In defense of the Genome Boondoggle

Tom Schneider toms at
Thu Feb 14 17:09:47 EST 1991

In article <5714 at> Ellington at Frodo.MGH.Harvard.EDU (Deaddog):
>In article <2050 at> toms at (Tom 

>> learning how to identify genes from raw
>> sequences alone.  Predictions can be tested - which leads to rapid 
>> discovery of new genes.
>As does PCR amplification or hybridization:  the analogue versions of your
>digital statistical analyses.

Wrong.  Those techniques only allow one to jump from previously identified
sequences in other species to the human sequence.  This is a wonderful thing,
but it does not allow one to take a pure raw sequence and identify the genetic
control systems in it.  The difference is that those techniques are only
techniques, not theoretical understanding.  And if you are going to poo-pa
theoretical understanding, then I have some papers for you to read!  Start

author = "G. D. Stormo
 and T. D. Schneider
 and L. Gold
 and A. Ehrenfeucht",
title = "Use of the `Perceptron' algorithm to distinguish translational
initiation sites in {E. coli.}",
year = "1982",
journal = "Nucl.
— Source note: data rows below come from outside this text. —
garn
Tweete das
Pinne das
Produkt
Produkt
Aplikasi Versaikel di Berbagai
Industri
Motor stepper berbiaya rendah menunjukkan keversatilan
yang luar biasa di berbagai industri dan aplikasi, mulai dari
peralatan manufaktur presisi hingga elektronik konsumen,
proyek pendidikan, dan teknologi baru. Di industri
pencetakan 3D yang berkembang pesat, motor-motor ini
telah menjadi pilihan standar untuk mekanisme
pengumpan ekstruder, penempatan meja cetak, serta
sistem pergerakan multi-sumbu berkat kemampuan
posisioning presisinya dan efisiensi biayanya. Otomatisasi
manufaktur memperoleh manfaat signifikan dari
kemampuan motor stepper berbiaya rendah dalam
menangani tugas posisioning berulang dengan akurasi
Acids Res.",
volume = "10",
pages = "2997-3011"}

>  The question is not whether some genes will
>be identified, the question is (a) how many could already be identified 
>without the sequence of the genome, and (b) whether the (IMO paltry)
>number that remain be worth the enormous cost?

I'm sure that we can continue on the blind route we are following and find lots
of interesting things eventually.  The US road system comes to mind.  Sure, we
could have survived without a network of major roads.  But having started on
the big project, we were able to become much more integrated as a society, and
now it is hard to imagine not having superhighways (or are they merely
PARKways?  And why is the place one parks the car in the DRIVEway?? :-).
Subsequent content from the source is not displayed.